(Saved entries)
********************

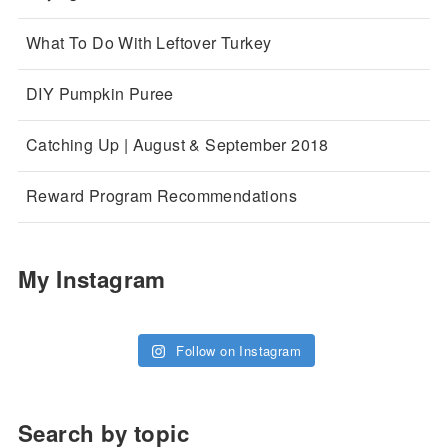
What To Do With Leftover Turkey
DIY Pumpkin Puree
Catching Up | August & September 2018
Reward Program Recommendations
My Instagram
Follow on Instagram
Search by topic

********************

- WHAT YOU ARE ASKED TO DO
Transcribe each entry exactly, pictures excluded.

- RESULT FOR THIS TASK
What To Do With Leftover Turkey
DIY Pumpkin Puree
Catching Up | August & September 2018
Reward Program Recommendations
My Instagram
Follow on Instagram
Search by topic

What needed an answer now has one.